Menu -> Multimedia -> QDVDAuthor

Follow instructions in the Quick-Start Guide:

QDVDAuthor -> Help -> Quick-Start Guide

For a tutorial on authoring DVDs, see this guide.

Other DVD authoring programs

There are several other DVD authoring programs. For additional information see the Ubuntu Community pages. Packages include:

  • Bombono, a GTK-based, GUI DVD authoring program. Install (requires multiverse repositories to be enabled):
sudo apt-get install bombono-dvd

KMediaFactory is a fast and simple KDE-based DVD authoring frontend for dvdauthor. (The DVD folders can then be burned to disc using K3b.) Install (requires multiverse repositories to be enabled):

sudo apt-get install kmediafactory
  • DVDStyler is a full-featured, cross-platform DVD-authoring frontend. Install:
sudo apt-get install dvdstyler


ToVid is a collection of tools to create a DVD from a number of different video formats. A GUI is available. Install:

sudo apt-get install tovidgui tovid

Ripper X CD Ripper/Encoder

Ripper X is a GTK-based (i.e. Gnome) open source utility to rip CD audio tracks to OGG, MP3, or FLAC formats. It supports CDDB lookups.

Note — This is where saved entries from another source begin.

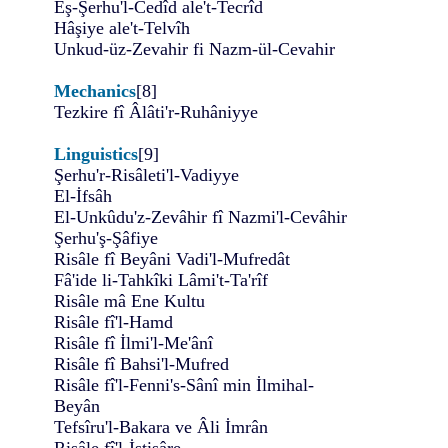
Eş-Şerhu'l-Cedîd ale't-Tecrîd
Hâşiye ale't-Telvîh
Unkud-üz-Zevahir fi Nazm-ül-Cevahir
Mechanics
[8]
Tezkire fî Âlâti'r-Ruhâniyye
Linguistics
[9]
Şerhu'r-Risâleti'l-Vadiyye
El-İfsâh
El-Unkûdu'z-Zevâhir fî Nazmi'l-Cevâhir
Şerhu'ş-Şâfiye
Risâle fî Beyâni Vadi'l-Mufredât
Fâ'ide li-Tahkîki Lâmi't-Ta'rîf
Risâle mâ Ene Kultu
Risâle fî'l-Hamd
Risâle fî İlmi'l-Me'ânî
Risâle fî Bahsi'l-Mufred
Risâle fî'l-Fenni's-Sânî min İlmihal-
Beyân
Tefsîru'l-Bakara ve Âli İmrân
Risâle fî'l-İstişâre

sudo apt-get install ripperx

Asunder CD Ripper/Encoder

Asunder is a GTK-based open source CD ripper/encoder which saves to Wav, MP3, OGG, FLAC, or WavPack. Self-installing .deb packages are available here.

Audex CD Ripper/Encoder

Audex is a port to KDE4 of the KAudioCreator package used in KDE 3. It can create output for LAME (MP3-compliant), OGG Vorbis (oggenc), FLAC and RIFF WAVE. Install:

sudo apt-get install audex

Gnac (GNome Audio Converter)

Gnac (GNome Audio Converter) converts between all GStreamer supported audio formats. It is not yet part of the standard repositories. See these installation instructions.

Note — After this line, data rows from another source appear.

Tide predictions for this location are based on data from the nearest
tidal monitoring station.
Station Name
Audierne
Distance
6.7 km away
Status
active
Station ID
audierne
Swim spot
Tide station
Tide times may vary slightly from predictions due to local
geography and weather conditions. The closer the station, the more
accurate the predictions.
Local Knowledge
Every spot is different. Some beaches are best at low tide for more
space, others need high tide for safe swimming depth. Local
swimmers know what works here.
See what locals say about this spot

SOX (encodes/decodes audio)

SoX is a command-line utility to convert audio formats. See this usage guide. Install:

sudo apt-get install sox


Install MP3 support for SoX
  • Install the MP3 libraries (if not already installed):
sudo apt-get install libmp3lame0
  • For simple conversions, I have found FFMPEG to be easier, and FFMPEG already has mp3 support. Example:
ffmpeg -i audiofile.m4a -ab 128k -ac 2 -ar 44100 audiofile.mp3
where -ab specifies the bit rate, -ac specifies the number of channels (in this example 2-channel stereo), and -ar specifies the sampling frequency.